# Data records
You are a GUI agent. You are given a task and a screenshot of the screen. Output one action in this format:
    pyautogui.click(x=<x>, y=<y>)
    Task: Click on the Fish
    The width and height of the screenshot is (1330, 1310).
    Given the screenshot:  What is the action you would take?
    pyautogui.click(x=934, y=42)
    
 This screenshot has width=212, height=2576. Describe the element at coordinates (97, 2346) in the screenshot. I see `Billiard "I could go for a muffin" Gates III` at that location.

# Instructions to follow
An exact reproduction of all the entries above is required.

# Your response
You are a GUI agent. You are given a task and a screenshot of the screen. Output one action in this format:
    pyautogui.click(x=<x>, y=<y>)
    Task: Click on the Fish
    The width and height of the screenshot is (1330, 1310).
    Given the screenshot:  What is the action you would take?
    pyautogui.click(x=934, y=42)
    
 This screenshot has width=212, height=2576. Describe the element at coordinates (97, 2346) in the screenshot. I see `Billiard "I could go for a muffin" Gates III` at that location.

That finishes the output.